Now for the North
Since the seismic changes in the Republic of Ireland in 2015 and 2018, with the referenda on marriage equality and abortion access, there has been a groundswell of support for legislation on these rights north of the border. Northern Ireland is the last remaining part of the UK that denies these rights to its citizens, and with a lack of a devolved government in Stormont since January 2017, changes to this were looking more and more unlikely in the short term. However, on the 9th of July 2019, when deciding on a new deadline for re-instatement of the Stormont executive, MPs in Westminster also voted to extend same-sex marriage and abortion rights to Northern Ireland. This was a huge moment for campaigners for marriage equality and abortion rights, however their optimism is tempered by the long road left to travel.
The vote by Westminster stated that in the event that power sharing is not restored by the 21st of October, they will legislate for abortion and same-sex marriage in NI. These new laws are then likely to come into effect in the new year, potentially around March 2020. However, if Sinn Fein and the DUP manage to put aside their differences before then (which they haven’t done for over two years), and restore a Northern Ireland Executive, these changes will not come into effect. With the DUP so vehemently against both same-sex marriage and abortion rights, it is very unlikely that were power-sharing to be restored, they would legislate for these issues locally. The devolved government could also overturn any laws put in place on these issues by Westminster, even if it is not reinstated until after the changes are made.

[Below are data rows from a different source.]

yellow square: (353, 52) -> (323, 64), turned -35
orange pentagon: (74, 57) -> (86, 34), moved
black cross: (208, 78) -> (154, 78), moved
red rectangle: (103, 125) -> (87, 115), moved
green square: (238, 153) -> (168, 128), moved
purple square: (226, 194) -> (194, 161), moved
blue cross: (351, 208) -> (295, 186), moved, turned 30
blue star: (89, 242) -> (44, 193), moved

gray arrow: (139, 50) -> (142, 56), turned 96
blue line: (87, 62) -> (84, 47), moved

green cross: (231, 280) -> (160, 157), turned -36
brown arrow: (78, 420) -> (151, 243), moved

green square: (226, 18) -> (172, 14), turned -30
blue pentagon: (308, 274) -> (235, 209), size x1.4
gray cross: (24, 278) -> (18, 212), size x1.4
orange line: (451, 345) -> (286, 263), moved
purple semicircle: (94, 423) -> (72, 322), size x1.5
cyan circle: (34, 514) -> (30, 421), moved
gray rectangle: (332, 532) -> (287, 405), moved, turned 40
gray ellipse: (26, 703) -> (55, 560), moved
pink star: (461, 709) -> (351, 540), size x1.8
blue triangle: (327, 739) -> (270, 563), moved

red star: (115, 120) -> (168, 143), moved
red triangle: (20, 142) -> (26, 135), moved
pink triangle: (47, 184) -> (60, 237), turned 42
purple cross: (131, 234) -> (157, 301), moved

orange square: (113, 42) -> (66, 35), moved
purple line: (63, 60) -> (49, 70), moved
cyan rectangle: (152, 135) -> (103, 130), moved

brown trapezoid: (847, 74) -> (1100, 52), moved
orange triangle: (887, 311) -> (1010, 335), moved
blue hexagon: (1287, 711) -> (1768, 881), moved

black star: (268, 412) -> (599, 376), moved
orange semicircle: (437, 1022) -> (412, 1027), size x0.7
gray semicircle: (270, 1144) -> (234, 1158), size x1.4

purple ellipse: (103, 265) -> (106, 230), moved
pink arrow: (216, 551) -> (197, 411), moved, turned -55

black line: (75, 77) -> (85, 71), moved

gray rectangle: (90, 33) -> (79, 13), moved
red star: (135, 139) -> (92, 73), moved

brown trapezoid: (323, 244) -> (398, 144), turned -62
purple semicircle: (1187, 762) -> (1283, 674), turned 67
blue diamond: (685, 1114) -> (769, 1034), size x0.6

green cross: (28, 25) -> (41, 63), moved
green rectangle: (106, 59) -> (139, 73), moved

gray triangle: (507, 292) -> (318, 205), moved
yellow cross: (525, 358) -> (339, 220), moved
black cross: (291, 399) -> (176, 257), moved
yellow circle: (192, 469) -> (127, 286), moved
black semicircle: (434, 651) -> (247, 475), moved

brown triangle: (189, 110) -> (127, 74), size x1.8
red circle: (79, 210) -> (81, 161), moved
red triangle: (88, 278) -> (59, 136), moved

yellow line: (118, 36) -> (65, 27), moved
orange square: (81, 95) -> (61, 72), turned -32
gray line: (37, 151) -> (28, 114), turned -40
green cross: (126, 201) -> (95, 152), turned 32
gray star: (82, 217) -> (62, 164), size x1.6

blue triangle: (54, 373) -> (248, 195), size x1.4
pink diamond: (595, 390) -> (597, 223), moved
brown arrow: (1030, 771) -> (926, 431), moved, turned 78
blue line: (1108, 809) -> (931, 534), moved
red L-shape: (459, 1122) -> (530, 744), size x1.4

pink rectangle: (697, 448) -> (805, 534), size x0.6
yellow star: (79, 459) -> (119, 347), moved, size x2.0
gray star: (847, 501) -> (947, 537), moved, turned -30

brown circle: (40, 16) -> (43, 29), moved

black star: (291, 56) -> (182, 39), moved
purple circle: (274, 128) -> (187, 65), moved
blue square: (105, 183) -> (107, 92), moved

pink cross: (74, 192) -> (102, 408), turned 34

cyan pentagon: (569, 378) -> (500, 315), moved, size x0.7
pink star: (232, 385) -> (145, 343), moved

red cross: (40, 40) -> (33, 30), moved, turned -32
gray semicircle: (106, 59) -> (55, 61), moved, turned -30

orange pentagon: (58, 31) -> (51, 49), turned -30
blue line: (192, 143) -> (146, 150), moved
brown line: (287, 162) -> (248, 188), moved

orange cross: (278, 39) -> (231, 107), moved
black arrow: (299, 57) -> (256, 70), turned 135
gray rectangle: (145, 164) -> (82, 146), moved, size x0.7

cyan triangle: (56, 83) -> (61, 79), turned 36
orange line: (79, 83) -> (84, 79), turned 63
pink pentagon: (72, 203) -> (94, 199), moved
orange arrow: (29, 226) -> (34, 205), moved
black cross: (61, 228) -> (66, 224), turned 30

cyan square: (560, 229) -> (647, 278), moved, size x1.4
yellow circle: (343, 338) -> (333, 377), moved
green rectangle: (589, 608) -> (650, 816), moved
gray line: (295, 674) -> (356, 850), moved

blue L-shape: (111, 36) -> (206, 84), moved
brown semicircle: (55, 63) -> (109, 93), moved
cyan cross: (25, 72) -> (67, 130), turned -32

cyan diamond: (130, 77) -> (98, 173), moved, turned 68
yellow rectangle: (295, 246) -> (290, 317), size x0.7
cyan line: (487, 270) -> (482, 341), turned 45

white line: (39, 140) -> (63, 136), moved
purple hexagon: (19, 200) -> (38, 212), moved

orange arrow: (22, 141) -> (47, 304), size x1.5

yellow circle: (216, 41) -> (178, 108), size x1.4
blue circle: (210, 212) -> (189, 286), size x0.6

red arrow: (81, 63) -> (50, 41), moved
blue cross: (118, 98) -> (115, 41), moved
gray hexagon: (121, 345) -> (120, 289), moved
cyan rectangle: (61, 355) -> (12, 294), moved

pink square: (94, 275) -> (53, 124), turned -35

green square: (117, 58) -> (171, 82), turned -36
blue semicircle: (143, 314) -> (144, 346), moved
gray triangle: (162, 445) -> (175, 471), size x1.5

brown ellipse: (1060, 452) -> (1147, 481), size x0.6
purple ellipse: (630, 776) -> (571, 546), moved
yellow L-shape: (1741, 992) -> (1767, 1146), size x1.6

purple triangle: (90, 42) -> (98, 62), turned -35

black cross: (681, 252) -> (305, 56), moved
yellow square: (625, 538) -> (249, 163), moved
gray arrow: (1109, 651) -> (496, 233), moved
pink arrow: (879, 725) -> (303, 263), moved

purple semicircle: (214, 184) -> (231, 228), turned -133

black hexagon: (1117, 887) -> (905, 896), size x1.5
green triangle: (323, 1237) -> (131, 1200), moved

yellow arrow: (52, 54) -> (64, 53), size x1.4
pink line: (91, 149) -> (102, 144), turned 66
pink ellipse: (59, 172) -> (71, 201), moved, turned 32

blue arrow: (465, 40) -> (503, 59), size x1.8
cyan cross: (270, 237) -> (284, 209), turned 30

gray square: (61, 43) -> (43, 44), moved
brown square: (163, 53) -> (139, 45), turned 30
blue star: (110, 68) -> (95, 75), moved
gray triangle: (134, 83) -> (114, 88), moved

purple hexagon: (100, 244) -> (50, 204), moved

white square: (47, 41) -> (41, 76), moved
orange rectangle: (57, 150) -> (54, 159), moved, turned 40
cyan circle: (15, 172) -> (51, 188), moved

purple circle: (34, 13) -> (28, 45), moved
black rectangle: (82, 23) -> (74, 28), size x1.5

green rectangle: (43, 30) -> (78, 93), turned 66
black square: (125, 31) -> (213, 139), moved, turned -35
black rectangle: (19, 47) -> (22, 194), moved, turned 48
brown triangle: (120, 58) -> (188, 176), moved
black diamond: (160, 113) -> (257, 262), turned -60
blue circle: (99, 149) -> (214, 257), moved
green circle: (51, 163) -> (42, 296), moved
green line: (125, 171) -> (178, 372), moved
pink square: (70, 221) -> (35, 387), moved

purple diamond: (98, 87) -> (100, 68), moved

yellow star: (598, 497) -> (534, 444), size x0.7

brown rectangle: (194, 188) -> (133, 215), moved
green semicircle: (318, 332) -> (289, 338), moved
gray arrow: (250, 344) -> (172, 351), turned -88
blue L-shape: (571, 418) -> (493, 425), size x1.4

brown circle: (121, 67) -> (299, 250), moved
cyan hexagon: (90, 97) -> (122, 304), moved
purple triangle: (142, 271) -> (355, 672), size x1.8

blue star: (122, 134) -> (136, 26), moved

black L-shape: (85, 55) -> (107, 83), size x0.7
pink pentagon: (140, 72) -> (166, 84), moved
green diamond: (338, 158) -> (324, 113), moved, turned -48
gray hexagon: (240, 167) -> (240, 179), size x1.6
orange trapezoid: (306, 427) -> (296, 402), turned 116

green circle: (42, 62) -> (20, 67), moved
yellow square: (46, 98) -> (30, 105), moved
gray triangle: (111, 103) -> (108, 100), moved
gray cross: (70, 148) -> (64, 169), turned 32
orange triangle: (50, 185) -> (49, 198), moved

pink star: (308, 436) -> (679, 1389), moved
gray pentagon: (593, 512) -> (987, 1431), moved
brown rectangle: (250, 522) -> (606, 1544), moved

Religion and politics remain inextricably linked in Northern Ireland, even more so than here in the historically Catholic state of the Republic, which has been steadily moving away from what was essentially a theocracy for the past century. With the current tensions surrounding Brexit and the lack of power-sharing, this link between religion and politics could put the new legislation at risk. A large proportion of the citizens of Northern Ireland strongly identify with their religions as a result of the political tensions, making the influence of the catholic and protestant churches a force to be reckoned with. The focus of Westminster is on Brexit, and with a new prime minister about to take office, it is possible that same-sex marriage and abortion will be pushed aside in favour of keeping the peace, should tensions rise as a result of these legislative changes. The recent death of journalist Lyra McKee in Derry highlighted just how close to the surface tensions in the North are already. Her death is particularly poignant as we face into the legalisation of same-sex marriage, as Ms McKee was set to marry her partner Sara Canning in Donegal. Ms Canning has spoken about how bittersweet this news is, that something that has so badly been wished for will not be able to be shared with the woman she loved.
At the moment, this change, while a huge step forward, is not yet implemented. A mother is set to go on trial in September for procuring abortion pills for her teenage daughter, and gay couples face the daily indignity of their love being seen as less than that of straight couples. Northern Ireland needs the support of people across the UK and in the Republic of Ireland more than ever. Pride month is just over in the UK, and on the 7thof September, there will be a rally for choice in Belfast. Now, more than ever, it is time to put our words and hashtags into action for both of these issues, and stand with the citizens of Northern Ireland as they fight for the rights we enjoy across the Republic of Ireland and the UK. Get out, get involved, and make your voices heard.